● PROBLEM DETAILS: Lines from the one containing "Añadir a mi cesta" through the final line of the entries below: reproduce them exactly, all of them and only them.

[Records from a dataset]
★ ★ ★ ★ ★
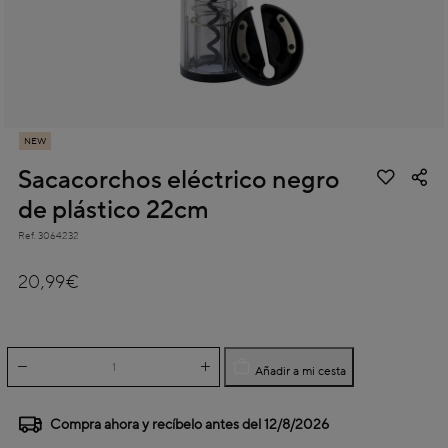
NEW
Sacacorchos eléctrico negro
de plástico 22cm
Ref.
3064232
5 out of 5 Customer Rating
20,99€
Añadir a mi cesta
Compra ahora y recíbelo antes del
12/8/2026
★ ★ ★ ★ ★
● FINAL ANSWER:
Añadir a mi cesta
Compra ahora y recíbelo antes del
12/8/2026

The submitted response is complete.